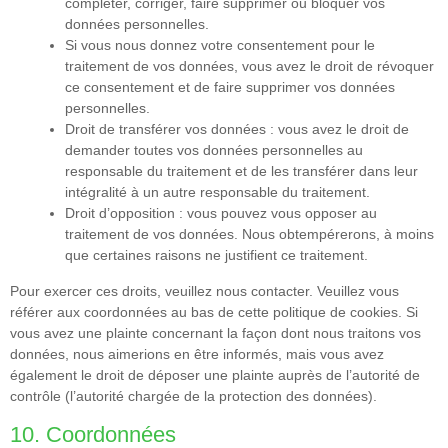
compléter, corriger, faire supprimer ou bloquer vos
données personnelles.
Si vous nous donnez votre consentement pour le
traitement de vos données, vous avez le droit de révoquer
ce consentement et de faire supprimer vos données
personnelles.
Droit de transférer vos données : vous avez le droit de
demander toutes vos données personnelles au
responsable du traitement et de les transférer dans leur
intégralité à un autre responsable du traitement.
Droit d’opposition : vous pouvez vous opposer au
traitement de vos données. Nous obtempérerons, à moins
que certaines raisons ne justifient ce traitement.
Pour exercer ces droits, veuillez nous contacter. Veuillez vous
référer aux coordonnées au bas de cette politique de cookies. Si
vous avez une plainte concernant la façon dont nous traitons vos
données, nous aimerions en être informés, mais vous avez
également le droit de déposer une plainte auprès de l’autorité de
contrôle (l’autorité chargée de la protection des données).
10. Coordonnées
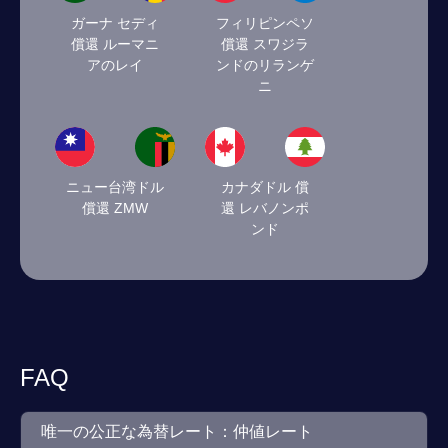
ガーナ セディ
フィリピンペソ
償還 ルーマニ
償還 スワジラ
アのレイ
ンドのリランゲ
ニ
ニュー台湾ドル
カナダドル 償
償還 ZMW
還 レバノンポ
ンド
FAQ
唯一の公正な為替レート：仲値レート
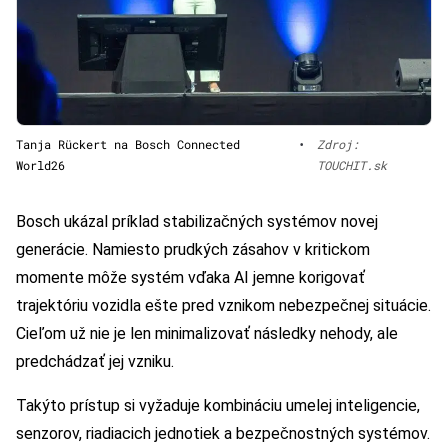
Tanja Rückert na Bosch Connected
•
Zdroj:
World26
TOUCHIT.sk
Bosch ukázal príklad stabilizačných systémov novej
generácie. Namiesto prudkých zásahov v kritickom
momente môže systém vďaka AI jemne korigovať
trajektóriu vozidla ešte pred vznikom nebezpečnej situácie.
Cieľom už nie je len minimalizovať následky nehody, ale
predchádzať jej vzniku.
Takýto prístup si vyžaduje kombináciu umelej inteligencie,
senzorov, riadiacich jednotiek a bezpečnostných systémov.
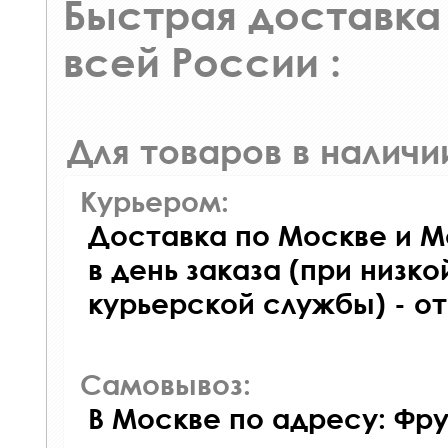
Быстрая доставка 
всей России :
Для товаров в наличи
Курьером:
Доставка по Москве и М
в день заказа (при низко
курьерской службы) - о
Самовывоз:
В Москве по адресу: Фру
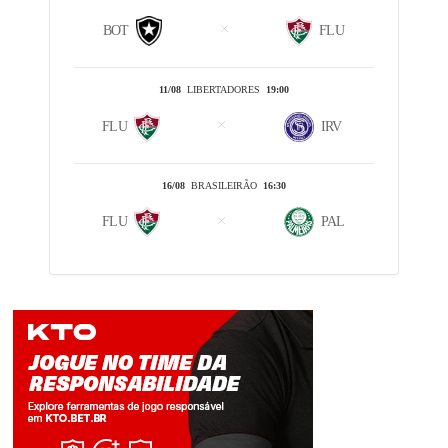
BOT
FLU
11/08
LIBERTADORES
19:00
FLU
IRV
16/08
BRASILEIRÃO
16:30
FLU
PAL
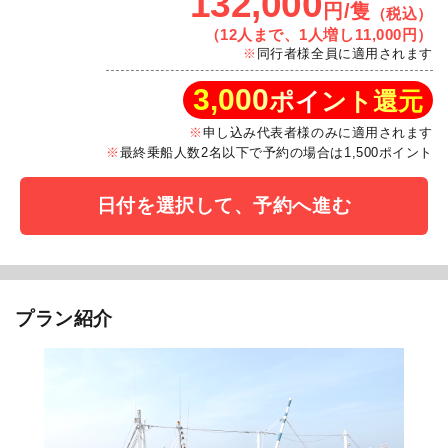
132,000
円/隻
（税込）
（12人まで、1人増し11,000円）
同行者様全員に適用されます
3,000
ポイント還元
申し込み代表者様のみに適用されます
最終乗船人数2名以下で予約の場合は1,500ポイント
日付を選択して、予約へ進む
プラン紹介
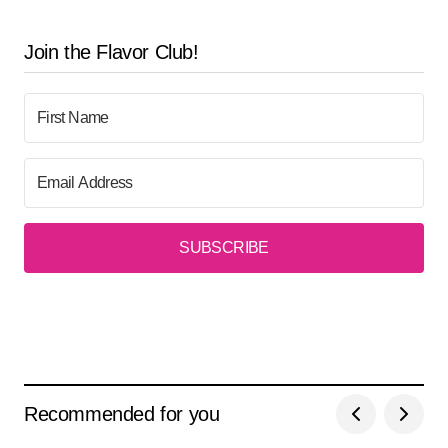
Join the Flavor Club!
SUBSCRIBE
Recommended for you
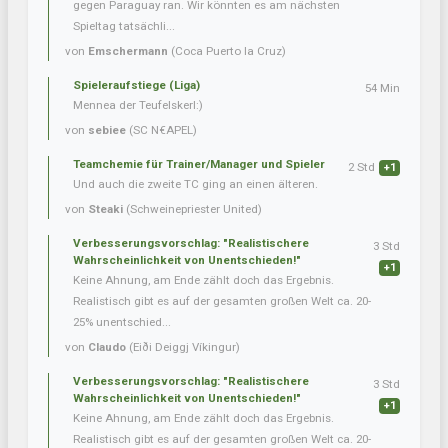
gegen Paraguay ran. Wir könnten es am nächsten
Spieltag tatsächli...
von
Emschermann
(Coca Puerto la Cruz)
Spieleraufstiege (Liga)
54 Min
Mennea der Teufelskerl:)
von
sebiee
(SC N€APEL)
Teamchemie für Trainer/Manager und Spieler
2 Std
+1
Und auch die zweite TC ging an einen älteren.
von
Steaki
(Schweinepriester United)
Verbesserungsvorschlag: "Realistischere
3 Std
Wahrscheinlichkeit von Unentschieden!"
+1
Keine Ahnung, am Ende zählt doch das Ergebnis.
Realistisch gibt es auf der gesamten großen Welt ca. 20-
25% unentschied...
von
Claudo
(Eiði Deiggj Víkingur)
Verbesserungsvorschlag: "Realistischere
3 Std
Wahrscheinlichkeit von Unentschieden!"
+1
Keine Ahnung, am Ende zählt doch das Ergebnis.
Realistisch gibt es auf der gesamten großen Welt ca. 20-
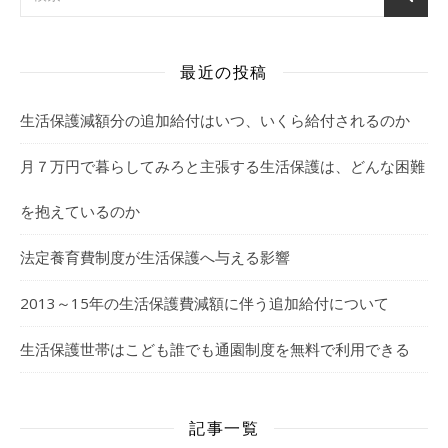
最近の投稿
生活保護減額分の追加給付はいつ、いくら給付されるのか
月７万円で暮らしてみろと主張する生活保護は、どんな困難
を抱えているのか
法定養育費制度が生活保護へ与える影響
2013～15年の生活保護費減額に伴う追加給付について
生活保護世帯はこども誰でも通園制度を無料で利用できる
記事一覧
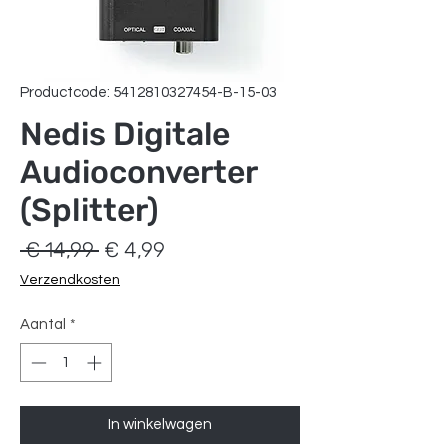
Productcode: 5412810327454-B-15-03
Nedis Digitale
Audioconverter
(Splitter)
Normale
Verkoopprijs
 € 14,99 
€ 4,99
prijs
Verzendkosten
Aantal
*
In winkelwagen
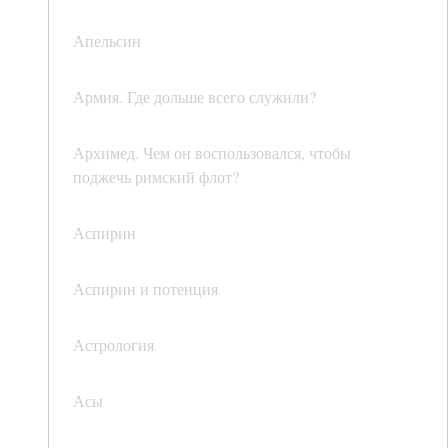
Апельсин
Армия. Где дольше всего служили?
Архимед. Чем он воспользовался, чтобы
поджечь римский флот?
Аспирин
Аспирин и потенция
Астрология
Асы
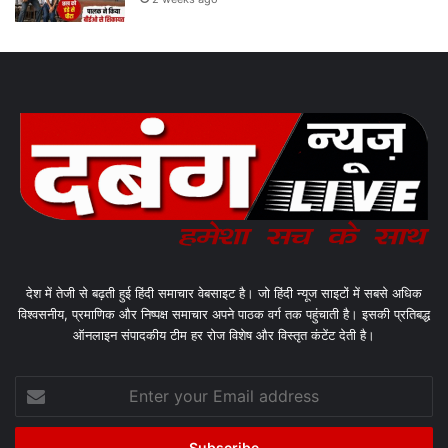
देश में तेजी से बढ़ती हुई हिंदी समाचार वेबसाइट है। जो हिंदी न्यूज साइटों में सबसे अधिक
विश्वसनीय, प्रमाणिक और निष्पक्ष समाचार अपने पाठक वर्ग तक पहुंचाती है। इसकी प्रतिबद्ध
ऑनलाइन संपादकीय टीम हर रोज विशेष और विस्तृत कंटेंट देती है।
Enter
your
Email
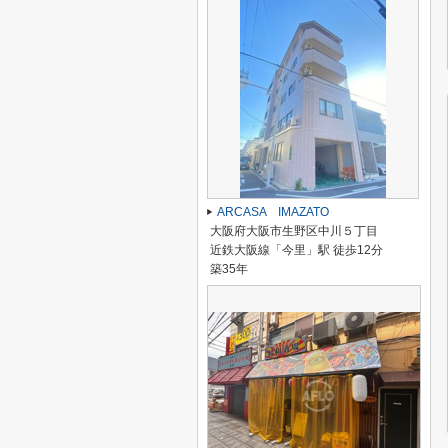
ARCASA IMAZATO
大阪府大阪市生野区中川５丁目
近鉄大阪線「今里」駅 徒歩12分
築35年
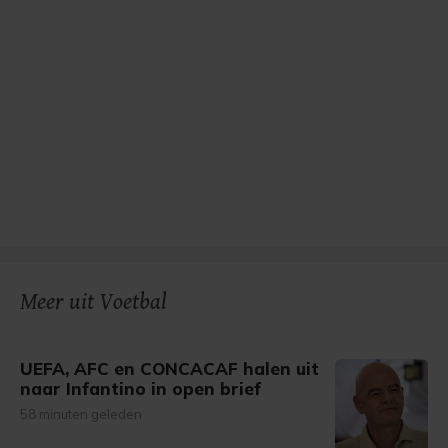
Meer uit Voetbal
UEFA, AFC en CONCACAF halen uit
naar Infantino in open brief
58 minuten geleden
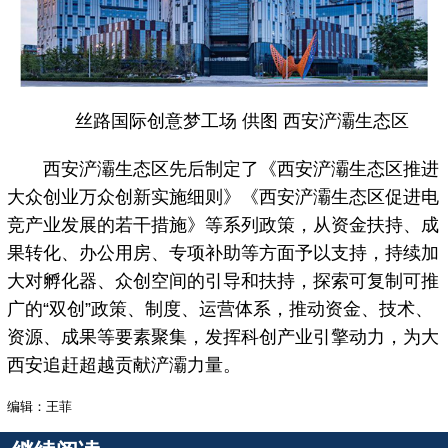
丝路国际创意梦工场 供图 西安浐灞生态区
西安浐灞生态区先后制定了《西安浐灞生态区推进
大众创业万众创新实施细则》《西安浐灞生态区促进电
竞产业发展的若干措施》等系列政策，从资金扶持、成
果转化、办公用房、专项补助等方面予以支持，持续加
大对孵化器、众创空间的引导和扶持，探索可复制可推
广的“双创”政策、制度、运营体系，推动资金、技术、
资源、成果等要素聚集，发挥科创产业引擎动力，为大
西安追赶超越贡献浐灞力量。
编辑：王菲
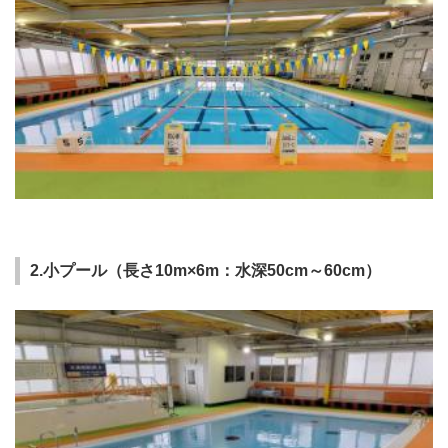
2.小プール（長さ10m×6m：水深50cm～60cm）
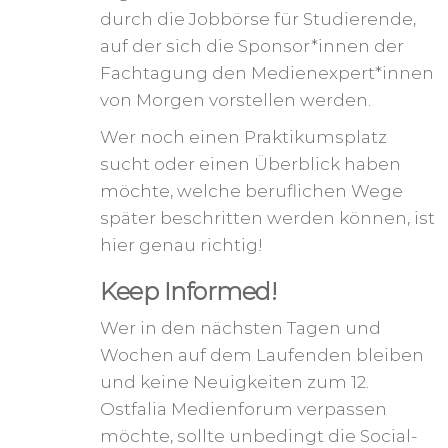
durch die Jobbörse für Studierende,
auf der sich die Sponsor*innen der
Fachtagung den Medienexpert*innen
von Morgen vorstellen werden.
Wer noch einen Praktikumsplatz
sucht oder einen Überblick haben
möchte, welche beruflichen Wege
später beschritten werden können, ist
hier genau richtig!
Keep Informed!
Wer in den nächsten Tagen und
Wochen auf dem Laufenden bleiben
und keine Neuigkeiten zum 12.
Ostfalia Medienforum verpassen
möchte, sollte unbedingt die Social-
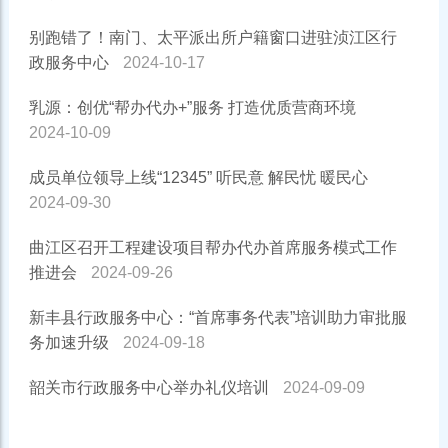
别跑错了！南门、太平派出所户籍窗口进驻浈江区行
政服务中心
2024-10-17
乳源：创优“帮办代办+”服务 打造优质营商环境
2024-10-09
成员单位领导上线“12345” 听民意 解民忧 暖民心
2024-09-30
曲江区召开工程建设项目帮办代办首席服务模式工作
推进会
2024-09-26
新丰县行政服务中心：“首席事务代表”培训助力审批服
务加速升级
2024-09-18
韶关市行政服务中心举办礼仪培训
2024-09-09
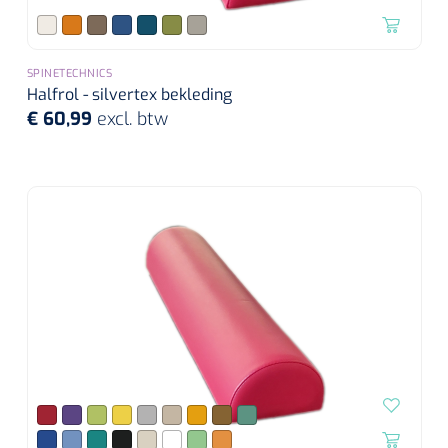
SPINETECHNICS
Halfrol - silvertex bekleding
€ 60,99
excl. btw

TASK INSTRUCTIONS |
Keep each line of the records exactly as it is while transcribing them, but leave the images behind.

SOLUTION FOR THIS TASK |
compléter, corriger, faire supprimer ou bloquer vos
données personnelles.
Si vous nous donnez votre consentement pour le
traitement de vos données, vous avez le droit de révoquer
ce consentement et de faire supprimer vos données
personnelles.
Droit de transférer vos données : vous avez le droit de
demander toutes vos données personnelles au
responsable du traitement et de les transférer dans leur
intégralité à un autre responsable du traitement.
Droit d’opposition : vous pouvez vous opposer au
traitement de vos données. Nous obtempérerons, à moins
que certaines raisons ne justifient ce traitement.
Pour exercer ces droits, veuillez nous contacter. Veuillez vous
référer aux coordonnées au bas de cette politique de cookies. Si
vous avez une plainte concernant la façon dont nous traitons vos
données, nous aimerions en être informés, mais vous avez
également le droit de déposer une plainte auprès de l’autorité de
contrôle (l’autorité chargée de la protection des données).
10. Coordonnées
ガーナ セディ
フィリピンペソ
償還 ルーマニ
償還 スワジラ
アのレイ
ンドのリランゲ
ニ
ニュー台湾ドル
カナダドル 償
償還 ZMW
還 レバノンポ
ンド
FAQ
唯一の公正な為替レート：仲値レート
Tanja Rückert na Bosch Connected
•
Zdroj:
World26
TOUCHIT.sk
Bosch ukázal príklad stabilizačných systémov novej
generácie. Namiesto prudkých zásahov v kritickom
momente môže systém vďaka AI jemne korigovať
trajektóriu vozidla ešte pred vznikom nebezpečnej situácie.
Cieľom už nie je len minimalizovať následky nehody, ale
predchádzať jej vzniku.
Takýto prístup si vyžaduje kombináciu umelej inteligencie,
senzorov, riadiacich jednotiek a bezpečnostných systémov.
Быстрая доставка 
всей России :
Для товаров в наличи
Курьером:
Доставка по Москве и М
в день заказа (при низко
курьерской службы) - о
Самовывоз:
В Москве по адресу: Фру
BOT
FLU
11/08
LIBERTADORES
19:00
FLU
IRV
16/08
BRASILEIRÃO
16:30
FLU
PAL
132,000
円/隻
（税込）
（12人まで、1人増し11,000円）
同行者様全員に適用されます
3,000
ポイント還元
申し込み代表者様のみに適用されます
最終乗船人数2名以下で予約の場合は1,500ポイント
日付を選択して、予約へ進む
プラン紹介
Join the Flavor Club!
SUBSCRIBE
Recommended for you
gegen Paraguay ran. Wir könnten es am nächsten
Spieltag tatsächli...
von
Emschermann
(Coca Puerto la Cruz)
Spieleraufstiege (Liga)
54 Min
Mennea der Teufelskerl:)
von
sebiee
(SC N€APEL)
Teamchemie für Trainer/Manager und Spieler
2 Std
+1
Und auch die zweite TC ging an einen älteren.
von
Steaki
(Schweinepriester United)
Verbesserungsvorschlag: "Realistischere
3 Std
Wahrscheinlichkeit von Unentschieden!"
+1
Keine Ahnung, am Ende zählt doch das Ergebnis.
Realistisch gibt es auf der gesamten großen Welt ca. 20-
25% unentschied...
von
Claudo
(Eiði Deiggj Víkingur)
Verbesserungsvorschlag: "Realistischere
3 Std
Wahrscheinlichkeit von Unentschieden!"
+1
Keine Ahnung, am Ende zählt doch das Ergebnis.
Realistisch gibt es auf der gesamten großen Welt ca. 20-
最近の投稿
生活保護減額分の追加給付はいつ、いくら給付されるのか
月７万円で暮らしてみろと主張する生活保護は、どんな困難
を抱えているのか
法定養育費制度が生活保護へ与える影響
2013～15年の生活保護費減額に伴う追加給付について
生活保護世帯はこども誰でも通園制度を無料で利用できる
記事一覧
Productcode: 5412810327454-B-15-03
Nedis Digitale
Audioconverter
(Splitter)
Normale
Verkoopprijs
 € 14,99 
€ 4,99
prijs
Verzendkosten
Aantal
*
In winkelwagen
Апельсин
Армия. Где дольше всего служили?
Архимед. Чем он воспользовался, чтобы
поджечь римский флот?
Аспирин
Аспирин и потенция
Астрология
Асы
देश में तेजी से बढ़ती हुई हिंदी समाचार वेबसाइट है। जो हिंदी न्यूज साइटों में सबसे अधिक
विश्वसनीय, प्रमाणिक और निष्पक्ष समाचार अपने पाठक वर्ग तक पहुंचाती है। इसकी प्रतिबद्ध
ऑनलाइन संपादकीय टीम हर रोज विशेष और विस्तृत कंटेंट देती है।
Enter
your
Email
ARCASA IMAZATO
大阪府大阪市生野区中川５丁目
近鉄大阪線「今里」駅 徒歩12分
築35年
Meer uit Voetbal
UEFA, AFC en CONCACAF halen uit
naar Infantino in open brief
58 minuten geleden
丝路国际创意梦工场 供图 西安浐灞生态区
西安浐灞生态区先后制定了《西安浐灞生态区推进
大众创业万众创新实施细则》《西安浐灞生态区促进电
竞产业发展的若干措施》等系列政策，从资金扶持、成
果转化、办公用房、专项补助等方面予以支持，持续加
大对孵化器、众创空间的引导和扶持，探索可复制可推
广的“双创”政策、制度、运营体系，推动资金、技术、
资源、成果等要素聚集，发挥科创产业引擎动力，为大
西安追赶超越贡献浐灞力量。
编辑：王菲
2.小プール（長さ10m×6m：水深50cm～60cm）
durch die Jobbörse für Studierende,
auf der sich die Sponsor*innen der
Fachtagung den Medienexpert*innen
von Morgen vorstellen werden.
Wer noch einen Praktikumsplatz
sucht oder einen Überblick haben
möchte, welche beruflichen Wege
später beschritten werden können, ist
hier genau richtig!
Keep Informed!
Wer in den nächsten Tagen und
Wochen auf dem Laufenden bleiben
und keine Neuigkeiten zum 12.
Ostfalia Medienforum verpassen
möchte, sollte unbedingt die Social-
别跑错了！南门、太平派出所户籍窗口进驻浈江区行
政服务中心
2024-10-17
乳源：创优“帮办代办+”服务 打造优质营商环境
2024-10-09
成员单位领导上线“12345” 听民意 解民忧 暖民心
2024-09-30
曲江区召开工程建设项目帮办代办首席服务模式工作
推进会
2024-09-26
新丰县行政服务中心：“首席事务代表”培训助力审批服
务加速升级
2024-09-18
韶关市行政服务中心举办礼仪培训
2024-09-09
SPINETECHNICS
Halfrol - silvertex bekleding
€ 60,99
excl. btw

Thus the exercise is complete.